# Particle Classification

In this notebook I will create a neural network to identify particles based on particle detector signals. This data comes from a GEANT based simulation of electron-proton inelastic scattering and can be found [here](https://www.kaggle.com/naharrison/particle-identification-from-detector-responses)

In [1]:
# using plaidml to connect to my eGPU
import os

os.environ["KERAS_BACKEND"] = "plaidml.keras.backend"

### Preprocessing Data

In [2]:
# read csv file into a pandas dataframe
import numpy as np
import pandas as pd

data = pd.read_csv('pid-5M.csv')
data.head(10)



Unnamed: 0,id,p,theta,beta,nphe,ein,eout
0,211,0.780041,1.08148,0.989962,0,0.0,0.0
1,211,0.260929,0.778892,0.90245,0,0.0,0.0
2,2212,0.773022,0.185953,0.642428,4,0.1019,0.0
3,211,0.476997,0.445561,0.951471,0,0.0,0.0
4,2212,2.12329,0.337332,0.908652,0,0.034379,0.049256
5,211,0.403296,0.694215,0.958553,0,0.0,0.0
6,2212,1.38262,0.436689,0.844835,0,0.200275,0.053651
7,2212,1.13313,0.276831,0.781295,0,0.044038,0.09398
8,2212,0.656291,0.542507,0.560291,0,0.083406,0.0
9,2212,2.07721,0.130479,0.909951,0,0.036164,0.04596


The category that is being predicted has four different particles which means that this is a multi-class classification problem and the label needs to be modified. Fot this data, a simple way to modify the label is to crate dummy columns. 

In [3]:
dummy_field = ['id']
for each in dummy_field:
    dummies = pd.get_dummies(data[each], prefix=each, drop_first=False)
    data = pd.concat([data, dummies], axis=1)
    
drop = ['id']

data = data.drop(drop, axis=1)
data.head()

Unnamed: 0,p,theta,beta,nphe,ein,eout,id_-11,id_211,id_321,id_2212
0,0.780041,1.08148,0.989962,0,0.0,0.0,0,1,0,0
1,0.260929,0.778892,0.90245,0,0.0,0.0,0,1,0,0
2,0.773022,0.185953,0.642428,4,0.1019,0.0,0,0,0,1
3,0.476997,0.445561,0.951471,0,0.0,0.0,0,1,0,0
4,2.12329,0.337332,0.908652,0,0.034379,0.049256,0,0,0,1


In [4]:
from sklearn.model_selection import train_test_split

train, test = train_test_split(data, test_size=0.2)
train_labels = train[['id_-11', 'id_211', 'id_321', 'id_2212']]
test_labels = test[['id_-11', 'id_211', 'id_321', 'id_2212']]


In [5]:
train_labels.head()

Unnamed: 0,id_-11,id_211,id_321,id_2212
4949263,0,1,0,0
992357,0,0,0,1
1186942,0,1,0,0
2093962,0,1,0,0
757787,0,0,0,1


In [12]:
train=train.drop(['id_-11', 'id_211', 'id_321', 'id_2212'], axis=1)


In [13]:
test=test.drop(['id_-11', 'id_211', 'id_321', 'id_2212'], axis=1)

### Building the model

The model that I have built for this dataa is a simple classification model containing a couple of dense layers and a couple of dropout layers. A couple of differences that this model has from something like a binary classification model is that I have used the softmax activation function on the final layer and I have used categorical crossentropy for calculating loss. The softmax function is like a multi class sigmoid making the final results all add up to one leaving you with a probability for each outcome which is helpful in multi-class classification.

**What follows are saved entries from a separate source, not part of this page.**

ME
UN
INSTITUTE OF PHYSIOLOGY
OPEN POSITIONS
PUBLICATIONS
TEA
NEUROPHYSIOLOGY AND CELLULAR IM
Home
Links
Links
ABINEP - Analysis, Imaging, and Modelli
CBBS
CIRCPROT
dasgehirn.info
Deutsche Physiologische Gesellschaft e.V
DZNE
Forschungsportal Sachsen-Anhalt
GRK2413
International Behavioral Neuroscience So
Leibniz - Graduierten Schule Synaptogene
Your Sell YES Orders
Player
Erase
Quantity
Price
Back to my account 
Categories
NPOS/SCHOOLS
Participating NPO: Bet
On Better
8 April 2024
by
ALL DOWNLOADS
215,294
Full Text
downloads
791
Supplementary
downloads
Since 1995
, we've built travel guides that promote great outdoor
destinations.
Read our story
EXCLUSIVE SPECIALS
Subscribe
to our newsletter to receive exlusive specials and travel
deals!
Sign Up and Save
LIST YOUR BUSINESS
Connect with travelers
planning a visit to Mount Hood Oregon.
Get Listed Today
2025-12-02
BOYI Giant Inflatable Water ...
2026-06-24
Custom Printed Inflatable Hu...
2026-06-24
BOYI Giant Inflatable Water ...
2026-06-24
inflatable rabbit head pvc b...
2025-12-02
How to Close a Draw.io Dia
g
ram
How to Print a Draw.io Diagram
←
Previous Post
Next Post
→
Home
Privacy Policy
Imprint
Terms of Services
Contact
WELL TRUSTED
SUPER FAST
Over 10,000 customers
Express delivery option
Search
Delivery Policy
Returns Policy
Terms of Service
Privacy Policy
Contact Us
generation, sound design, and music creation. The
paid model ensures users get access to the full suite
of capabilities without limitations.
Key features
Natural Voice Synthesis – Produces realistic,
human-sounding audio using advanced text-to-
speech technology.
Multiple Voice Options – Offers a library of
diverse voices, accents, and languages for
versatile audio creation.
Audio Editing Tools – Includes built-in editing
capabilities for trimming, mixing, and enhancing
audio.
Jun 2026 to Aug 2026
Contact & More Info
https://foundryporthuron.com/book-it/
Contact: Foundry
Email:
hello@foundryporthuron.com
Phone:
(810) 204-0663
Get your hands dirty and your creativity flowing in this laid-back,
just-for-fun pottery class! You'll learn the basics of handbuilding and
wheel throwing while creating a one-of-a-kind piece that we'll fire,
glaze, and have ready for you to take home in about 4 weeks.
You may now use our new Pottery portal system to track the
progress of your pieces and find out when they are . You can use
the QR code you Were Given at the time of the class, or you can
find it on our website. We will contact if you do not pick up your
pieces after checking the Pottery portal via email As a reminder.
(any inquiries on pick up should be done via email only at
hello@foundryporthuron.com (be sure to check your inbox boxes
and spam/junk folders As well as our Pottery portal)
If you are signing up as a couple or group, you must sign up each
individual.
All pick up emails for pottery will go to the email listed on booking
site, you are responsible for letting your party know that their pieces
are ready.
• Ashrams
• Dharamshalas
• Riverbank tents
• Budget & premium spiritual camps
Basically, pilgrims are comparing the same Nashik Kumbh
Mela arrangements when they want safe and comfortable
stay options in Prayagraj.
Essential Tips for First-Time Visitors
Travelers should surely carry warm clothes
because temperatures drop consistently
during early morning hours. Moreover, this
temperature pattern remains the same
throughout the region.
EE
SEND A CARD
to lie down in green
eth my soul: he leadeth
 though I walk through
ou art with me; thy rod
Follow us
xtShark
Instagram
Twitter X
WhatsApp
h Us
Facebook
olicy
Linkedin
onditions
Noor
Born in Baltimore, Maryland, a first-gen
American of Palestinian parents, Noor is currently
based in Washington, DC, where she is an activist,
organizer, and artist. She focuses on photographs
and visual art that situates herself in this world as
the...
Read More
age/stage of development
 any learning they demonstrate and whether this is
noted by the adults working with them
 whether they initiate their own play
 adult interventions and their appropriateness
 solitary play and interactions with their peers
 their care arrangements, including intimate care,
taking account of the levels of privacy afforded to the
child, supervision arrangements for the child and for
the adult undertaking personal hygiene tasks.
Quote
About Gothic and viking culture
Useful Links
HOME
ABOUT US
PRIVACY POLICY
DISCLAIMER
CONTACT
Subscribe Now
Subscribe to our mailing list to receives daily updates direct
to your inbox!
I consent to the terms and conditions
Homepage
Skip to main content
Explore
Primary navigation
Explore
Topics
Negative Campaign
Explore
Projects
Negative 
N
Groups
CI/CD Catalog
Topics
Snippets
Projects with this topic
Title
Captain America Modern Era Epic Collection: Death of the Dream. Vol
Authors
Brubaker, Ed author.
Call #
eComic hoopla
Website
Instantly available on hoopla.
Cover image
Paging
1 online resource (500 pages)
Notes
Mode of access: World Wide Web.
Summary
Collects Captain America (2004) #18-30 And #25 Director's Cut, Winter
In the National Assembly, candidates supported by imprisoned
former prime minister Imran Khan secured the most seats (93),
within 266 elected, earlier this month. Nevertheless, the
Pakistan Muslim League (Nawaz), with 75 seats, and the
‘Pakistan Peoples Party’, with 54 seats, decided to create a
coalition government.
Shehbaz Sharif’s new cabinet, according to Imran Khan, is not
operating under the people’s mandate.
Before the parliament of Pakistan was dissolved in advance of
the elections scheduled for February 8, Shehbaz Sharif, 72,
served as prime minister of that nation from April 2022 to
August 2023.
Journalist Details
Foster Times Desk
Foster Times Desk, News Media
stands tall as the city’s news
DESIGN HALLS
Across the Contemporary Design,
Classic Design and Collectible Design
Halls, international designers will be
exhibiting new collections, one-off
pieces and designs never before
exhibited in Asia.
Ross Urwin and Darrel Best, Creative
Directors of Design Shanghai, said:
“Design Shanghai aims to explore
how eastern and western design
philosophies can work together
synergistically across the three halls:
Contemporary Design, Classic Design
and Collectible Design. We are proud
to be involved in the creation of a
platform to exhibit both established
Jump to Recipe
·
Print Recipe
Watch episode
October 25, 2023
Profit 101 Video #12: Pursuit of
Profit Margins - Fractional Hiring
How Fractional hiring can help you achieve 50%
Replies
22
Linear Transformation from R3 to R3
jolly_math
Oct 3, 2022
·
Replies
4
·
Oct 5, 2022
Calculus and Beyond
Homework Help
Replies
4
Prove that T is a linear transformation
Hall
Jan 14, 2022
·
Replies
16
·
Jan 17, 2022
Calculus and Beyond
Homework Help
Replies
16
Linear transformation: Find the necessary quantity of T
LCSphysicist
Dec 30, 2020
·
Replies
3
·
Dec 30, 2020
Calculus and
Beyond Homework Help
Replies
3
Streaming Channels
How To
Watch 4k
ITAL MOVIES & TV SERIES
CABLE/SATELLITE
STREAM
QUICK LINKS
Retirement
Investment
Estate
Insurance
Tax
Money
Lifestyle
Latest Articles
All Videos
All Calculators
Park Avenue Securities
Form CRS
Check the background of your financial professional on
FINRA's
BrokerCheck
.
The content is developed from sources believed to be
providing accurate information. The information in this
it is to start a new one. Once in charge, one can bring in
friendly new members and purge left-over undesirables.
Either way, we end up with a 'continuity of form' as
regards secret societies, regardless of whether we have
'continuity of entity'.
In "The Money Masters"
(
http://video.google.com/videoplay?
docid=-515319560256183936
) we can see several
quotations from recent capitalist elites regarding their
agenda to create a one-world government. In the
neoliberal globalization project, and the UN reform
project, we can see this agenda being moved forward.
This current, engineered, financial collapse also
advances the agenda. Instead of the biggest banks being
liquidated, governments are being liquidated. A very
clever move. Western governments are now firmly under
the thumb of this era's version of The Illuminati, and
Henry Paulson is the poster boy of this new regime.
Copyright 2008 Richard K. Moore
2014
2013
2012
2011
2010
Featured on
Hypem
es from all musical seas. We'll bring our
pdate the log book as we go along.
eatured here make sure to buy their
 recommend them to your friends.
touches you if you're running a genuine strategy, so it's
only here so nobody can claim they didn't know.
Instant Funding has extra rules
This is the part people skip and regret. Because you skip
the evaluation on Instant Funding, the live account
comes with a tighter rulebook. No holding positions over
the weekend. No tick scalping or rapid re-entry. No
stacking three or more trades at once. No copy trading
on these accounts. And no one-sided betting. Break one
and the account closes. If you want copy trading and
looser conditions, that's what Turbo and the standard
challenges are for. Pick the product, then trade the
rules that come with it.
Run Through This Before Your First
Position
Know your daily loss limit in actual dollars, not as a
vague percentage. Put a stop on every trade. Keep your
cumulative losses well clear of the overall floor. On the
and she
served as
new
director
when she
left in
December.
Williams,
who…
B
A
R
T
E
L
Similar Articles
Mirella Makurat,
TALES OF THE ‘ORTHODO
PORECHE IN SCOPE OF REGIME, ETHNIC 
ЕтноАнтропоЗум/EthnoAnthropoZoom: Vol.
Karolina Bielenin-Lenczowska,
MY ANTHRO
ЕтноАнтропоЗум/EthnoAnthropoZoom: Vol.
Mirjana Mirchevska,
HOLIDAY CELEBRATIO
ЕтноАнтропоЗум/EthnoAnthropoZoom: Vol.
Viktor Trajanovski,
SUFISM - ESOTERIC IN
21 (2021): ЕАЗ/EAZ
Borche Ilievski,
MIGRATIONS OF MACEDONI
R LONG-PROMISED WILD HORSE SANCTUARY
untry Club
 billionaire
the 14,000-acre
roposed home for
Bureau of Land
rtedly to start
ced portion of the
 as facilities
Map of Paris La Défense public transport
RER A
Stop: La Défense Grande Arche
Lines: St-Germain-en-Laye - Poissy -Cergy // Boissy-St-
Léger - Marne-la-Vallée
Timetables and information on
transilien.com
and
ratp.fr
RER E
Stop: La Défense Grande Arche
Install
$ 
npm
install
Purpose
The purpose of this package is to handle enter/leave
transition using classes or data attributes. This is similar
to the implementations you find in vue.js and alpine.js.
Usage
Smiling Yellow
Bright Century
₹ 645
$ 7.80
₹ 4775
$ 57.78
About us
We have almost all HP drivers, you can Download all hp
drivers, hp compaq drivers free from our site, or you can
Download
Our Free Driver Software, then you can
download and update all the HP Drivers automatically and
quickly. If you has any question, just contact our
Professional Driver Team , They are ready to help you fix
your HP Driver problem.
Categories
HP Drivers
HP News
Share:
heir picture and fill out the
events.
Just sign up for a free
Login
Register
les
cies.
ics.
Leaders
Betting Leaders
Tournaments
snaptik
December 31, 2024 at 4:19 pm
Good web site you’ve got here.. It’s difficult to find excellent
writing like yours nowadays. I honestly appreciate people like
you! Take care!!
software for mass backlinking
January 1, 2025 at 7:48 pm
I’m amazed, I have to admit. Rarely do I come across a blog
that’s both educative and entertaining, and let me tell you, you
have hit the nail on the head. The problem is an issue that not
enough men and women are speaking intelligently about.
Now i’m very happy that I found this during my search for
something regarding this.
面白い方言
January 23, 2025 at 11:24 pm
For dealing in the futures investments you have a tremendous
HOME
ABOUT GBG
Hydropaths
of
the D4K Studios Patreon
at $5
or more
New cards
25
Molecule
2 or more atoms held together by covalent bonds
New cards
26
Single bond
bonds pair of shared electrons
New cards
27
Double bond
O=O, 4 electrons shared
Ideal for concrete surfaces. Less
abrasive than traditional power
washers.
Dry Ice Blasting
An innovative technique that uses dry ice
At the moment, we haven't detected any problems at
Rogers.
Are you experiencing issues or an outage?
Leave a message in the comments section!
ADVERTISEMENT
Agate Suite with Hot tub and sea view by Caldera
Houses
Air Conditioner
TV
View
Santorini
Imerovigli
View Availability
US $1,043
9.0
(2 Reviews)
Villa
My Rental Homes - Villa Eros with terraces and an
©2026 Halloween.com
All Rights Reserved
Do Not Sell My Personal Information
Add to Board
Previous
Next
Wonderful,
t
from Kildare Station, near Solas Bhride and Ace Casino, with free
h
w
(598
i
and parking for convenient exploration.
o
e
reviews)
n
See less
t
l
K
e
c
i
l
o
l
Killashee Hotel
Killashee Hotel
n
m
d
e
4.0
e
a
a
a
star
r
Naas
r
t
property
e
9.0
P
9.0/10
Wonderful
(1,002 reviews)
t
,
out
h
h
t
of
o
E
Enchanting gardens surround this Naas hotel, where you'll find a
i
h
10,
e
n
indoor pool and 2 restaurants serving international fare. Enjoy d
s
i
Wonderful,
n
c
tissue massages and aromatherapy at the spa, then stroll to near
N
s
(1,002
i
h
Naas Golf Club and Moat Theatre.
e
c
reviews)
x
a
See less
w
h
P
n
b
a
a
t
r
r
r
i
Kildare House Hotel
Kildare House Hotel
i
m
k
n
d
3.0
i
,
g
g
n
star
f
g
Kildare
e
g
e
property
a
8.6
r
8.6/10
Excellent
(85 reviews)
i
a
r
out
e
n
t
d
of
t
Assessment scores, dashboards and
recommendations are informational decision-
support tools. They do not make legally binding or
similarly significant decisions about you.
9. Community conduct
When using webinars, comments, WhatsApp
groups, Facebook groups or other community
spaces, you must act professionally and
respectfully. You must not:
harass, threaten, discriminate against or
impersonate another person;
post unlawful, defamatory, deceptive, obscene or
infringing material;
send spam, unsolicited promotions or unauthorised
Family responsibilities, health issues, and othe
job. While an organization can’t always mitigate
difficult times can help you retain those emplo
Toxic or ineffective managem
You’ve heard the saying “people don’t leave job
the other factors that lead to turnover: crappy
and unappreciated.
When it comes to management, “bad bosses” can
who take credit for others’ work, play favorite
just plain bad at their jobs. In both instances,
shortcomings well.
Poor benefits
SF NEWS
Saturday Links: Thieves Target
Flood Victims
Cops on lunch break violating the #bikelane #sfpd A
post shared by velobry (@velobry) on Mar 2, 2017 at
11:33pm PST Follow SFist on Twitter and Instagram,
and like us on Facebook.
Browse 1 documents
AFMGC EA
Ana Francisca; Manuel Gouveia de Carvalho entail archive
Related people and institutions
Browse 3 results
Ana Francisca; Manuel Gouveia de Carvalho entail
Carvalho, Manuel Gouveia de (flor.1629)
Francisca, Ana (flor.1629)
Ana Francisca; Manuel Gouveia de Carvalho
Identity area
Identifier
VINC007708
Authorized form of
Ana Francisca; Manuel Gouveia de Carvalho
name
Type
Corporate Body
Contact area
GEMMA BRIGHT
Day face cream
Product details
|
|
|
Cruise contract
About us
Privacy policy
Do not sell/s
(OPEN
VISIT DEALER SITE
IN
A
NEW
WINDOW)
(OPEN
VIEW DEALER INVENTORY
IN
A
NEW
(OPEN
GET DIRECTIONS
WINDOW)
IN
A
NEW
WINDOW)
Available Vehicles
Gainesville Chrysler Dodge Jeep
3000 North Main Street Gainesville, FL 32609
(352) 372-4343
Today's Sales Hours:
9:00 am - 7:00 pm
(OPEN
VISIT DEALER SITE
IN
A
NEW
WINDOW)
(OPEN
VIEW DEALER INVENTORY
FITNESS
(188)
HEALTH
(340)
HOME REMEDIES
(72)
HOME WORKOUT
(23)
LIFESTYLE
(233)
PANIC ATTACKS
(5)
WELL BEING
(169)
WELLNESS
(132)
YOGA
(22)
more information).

Categorical cross entropy is similar to the softmax function except that it is used as a loss function.

In [19]:
from keras.models import Sequential
from keras.layers import Dense, Dropout, Activation
from keras import optimizers
from keras import layers

dims = train.shape[1]
print(dims, 'dims')
print("Building model.....")

model = Sequential()
model.add(Dense(64, input_dim=6, activation='relu'))
model.add(Dropout(0.2))
model.add(Dense(64, activation='relu'))
model.add(Dropout(0.2))
model.add(Dense(4, activation='softmax'))

model.compile(loss='categorical_crossentropy',
              optimizer='rmsprop',
              metrics=['accuracy'])


6 dims
Building model.....


In [20]:
model.fit(train, train_labels,
          epochs=2,
          batch_size=128)



Epoch 1/2
Epoch 2/2


<keras.callbacks.History at 0x11d4ace80>

In [21]:
score = model.evaluate(test, test_labels, batch_size=128)



In [22]:
score

[0.12766741422224046, 0.956481]

As you can see the model trained well and the results were repeated on the test data which is always a good thing.